ひとつだけ、浮草は不思議に思うことがあった。
なんでプールが被害にあったのだろう、と。
校内のトイレの逆流や出所不明の天井からの水漏れは、間違いなく薔薇にとって迷惑だ。クサイし、授業中に騒ぎが起きたら落ち着かないし。でもプールは? たしかに、プールの異変の第一発見者は薔薇と栄地だ。でも授業以外でプールを使うことがなく、本気の泳力を発揮するわけにもいかない薔薇にとって、プールが使えないのはむしろ少しお得なくらいだ。
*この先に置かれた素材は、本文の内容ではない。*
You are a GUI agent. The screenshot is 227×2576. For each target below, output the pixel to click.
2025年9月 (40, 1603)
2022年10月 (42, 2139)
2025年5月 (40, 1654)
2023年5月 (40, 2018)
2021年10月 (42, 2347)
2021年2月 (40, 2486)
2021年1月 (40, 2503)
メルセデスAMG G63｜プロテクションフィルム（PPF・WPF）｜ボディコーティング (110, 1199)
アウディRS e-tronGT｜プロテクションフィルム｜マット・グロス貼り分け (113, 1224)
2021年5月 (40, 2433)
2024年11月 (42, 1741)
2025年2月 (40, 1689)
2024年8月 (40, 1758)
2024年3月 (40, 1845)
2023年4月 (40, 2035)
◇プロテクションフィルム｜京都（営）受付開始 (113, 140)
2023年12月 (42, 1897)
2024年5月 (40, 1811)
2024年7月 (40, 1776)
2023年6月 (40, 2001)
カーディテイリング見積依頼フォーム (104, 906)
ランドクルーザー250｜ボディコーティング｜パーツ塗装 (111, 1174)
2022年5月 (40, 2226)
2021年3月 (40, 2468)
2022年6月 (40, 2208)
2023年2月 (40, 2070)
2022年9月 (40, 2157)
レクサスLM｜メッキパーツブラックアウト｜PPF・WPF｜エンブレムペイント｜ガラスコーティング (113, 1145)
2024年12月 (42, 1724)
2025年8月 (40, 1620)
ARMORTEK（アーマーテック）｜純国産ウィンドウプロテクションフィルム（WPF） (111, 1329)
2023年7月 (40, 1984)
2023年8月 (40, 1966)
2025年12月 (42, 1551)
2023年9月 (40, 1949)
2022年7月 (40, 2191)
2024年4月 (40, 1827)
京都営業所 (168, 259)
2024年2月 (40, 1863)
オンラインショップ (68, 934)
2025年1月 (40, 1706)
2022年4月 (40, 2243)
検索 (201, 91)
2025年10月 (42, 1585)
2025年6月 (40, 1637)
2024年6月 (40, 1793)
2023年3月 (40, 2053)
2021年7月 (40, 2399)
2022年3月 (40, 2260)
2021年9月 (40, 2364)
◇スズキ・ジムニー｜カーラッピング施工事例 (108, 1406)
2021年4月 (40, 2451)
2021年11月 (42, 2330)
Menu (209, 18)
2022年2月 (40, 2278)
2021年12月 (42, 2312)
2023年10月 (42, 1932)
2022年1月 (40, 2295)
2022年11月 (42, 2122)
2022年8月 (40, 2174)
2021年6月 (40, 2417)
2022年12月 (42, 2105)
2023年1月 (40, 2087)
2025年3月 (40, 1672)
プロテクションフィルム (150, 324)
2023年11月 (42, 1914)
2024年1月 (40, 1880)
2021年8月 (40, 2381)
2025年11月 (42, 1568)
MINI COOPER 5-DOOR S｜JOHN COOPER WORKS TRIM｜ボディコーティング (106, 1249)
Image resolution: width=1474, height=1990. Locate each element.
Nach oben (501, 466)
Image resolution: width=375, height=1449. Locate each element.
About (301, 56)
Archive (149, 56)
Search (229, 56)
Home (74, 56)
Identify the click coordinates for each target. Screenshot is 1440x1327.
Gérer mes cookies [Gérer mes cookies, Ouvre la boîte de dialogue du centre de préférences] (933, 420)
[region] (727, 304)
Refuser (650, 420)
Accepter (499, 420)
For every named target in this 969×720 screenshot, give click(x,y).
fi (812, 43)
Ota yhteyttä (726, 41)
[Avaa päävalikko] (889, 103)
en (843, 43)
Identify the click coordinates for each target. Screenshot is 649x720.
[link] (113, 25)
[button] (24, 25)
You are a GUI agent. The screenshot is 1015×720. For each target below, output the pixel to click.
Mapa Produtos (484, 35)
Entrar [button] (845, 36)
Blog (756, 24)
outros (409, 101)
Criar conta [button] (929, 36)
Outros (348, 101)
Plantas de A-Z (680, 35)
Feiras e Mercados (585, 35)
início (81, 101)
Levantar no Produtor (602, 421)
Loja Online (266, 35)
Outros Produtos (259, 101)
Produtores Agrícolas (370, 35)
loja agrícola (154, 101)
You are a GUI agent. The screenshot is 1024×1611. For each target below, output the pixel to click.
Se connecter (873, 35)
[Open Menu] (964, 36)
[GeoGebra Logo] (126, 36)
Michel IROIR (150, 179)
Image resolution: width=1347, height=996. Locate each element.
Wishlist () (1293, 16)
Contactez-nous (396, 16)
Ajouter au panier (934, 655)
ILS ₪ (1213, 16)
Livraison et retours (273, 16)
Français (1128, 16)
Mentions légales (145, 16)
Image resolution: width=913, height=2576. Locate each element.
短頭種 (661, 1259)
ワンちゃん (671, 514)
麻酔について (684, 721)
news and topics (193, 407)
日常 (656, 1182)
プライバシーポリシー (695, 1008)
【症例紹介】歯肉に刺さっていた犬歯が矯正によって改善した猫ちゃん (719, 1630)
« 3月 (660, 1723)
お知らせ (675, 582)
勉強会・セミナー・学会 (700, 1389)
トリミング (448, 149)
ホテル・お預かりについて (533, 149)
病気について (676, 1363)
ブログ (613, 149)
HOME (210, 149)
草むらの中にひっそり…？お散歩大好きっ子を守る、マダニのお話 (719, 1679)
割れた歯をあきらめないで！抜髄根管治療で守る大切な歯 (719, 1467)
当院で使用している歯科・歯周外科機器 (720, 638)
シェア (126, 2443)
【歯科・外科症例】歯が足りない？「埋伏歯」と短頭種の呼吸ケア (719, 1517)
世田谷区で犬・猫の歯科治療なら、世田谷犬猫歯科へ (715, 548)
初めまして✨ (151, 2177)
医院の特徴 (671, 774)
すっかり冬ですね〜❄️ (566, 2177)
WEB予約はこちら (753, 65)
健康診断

クサイのを除けば。
「こんばんは」
ーーーこんばんは
浮草の呼びかけに、声なき「こえ」が返事をした。
このプールに潜む、人ならざるなにかだ。いくつもの気配がこちらへ注意を向けてくるのが浮草には分かる。「きこえる」相手には、当然「きいてもらう」こともできる。
高いフェンスやコンクリートの壁にへだてられ、更に浮草の立っている歩道との間には中学の敷地が数メートルある。だが、物理的な距離は意味を成さない。
「最近、ひどいことされたけど、だいじょうぶ?」
ーーークサイ
ーーー汚い
ーーーなんなん、腹立つ
ーーー中学生になったら、遊ぼうね
プールに住むものたちもお怒りのようだ。
ーーーだから、ありがとうね
ーーーいい気味
ーーースカッとした
ーーー中学生になったら、遊ぼうね
精霊牛の件も知っているらしい。まあ、すぐそこで起きたことだし、この界隈の噂話は凄い速さで伝わる。そりゃあ知ってるだろう。
「なんか知らない? アイツのこと」
ーーーアイツのことは知らない
ーーーでも、アイツの娘なら知ってる
ーーー知ってる知ってる
ーーー中学生になったら、遊ぼうね
「えっ?! 娘?! 知らなくなくない? それは知ってるってことだよ?!」
ーーーそう? じゃあ知ってる
ーーーアイツの娘、泳ぐの速い
ーーー人間だと一番。でも、薔薇の次
ーーー中学生になったら、遊ぼうね
「娘、中三なんだ」
ーーーだからアイツの娘、薔薇のことキライ
ーーー薔薇に勝とうとするとか、ばか
ーーーばかだから、練習もキライになった。練習キライだから、プール汚した
ーーー中学生になったら、遊ぼうね
「ありがとう。いろいろ分かった。速くプールきれいになるといいね」
ーーーオトナ、がんばってる
ーーー可哀想だから、転んだりしないか見てあげてる
ーーーばいばい、浮草
ーーー中学生になったら、遊ぼうね
「遊びのルールをおれが決めて良いなら遊ぶよ。じゃあね」
ーーーふふふ。まってるね
会話に参加していなかった気配も、すーっと夜の闇に溶けていく。
水死者の霊がプールの水を腐らせたのは、薔薇に意識させるためでも攻撃でもなく、自分のーー娘のため。
プールが使えなければ、水泳クラブは練習できない。いや、しなくていいから。
「あっ、やべ、もう帰らなきゃ」
浮草は慌てて、つづら折りの坂道を駆け下りていった。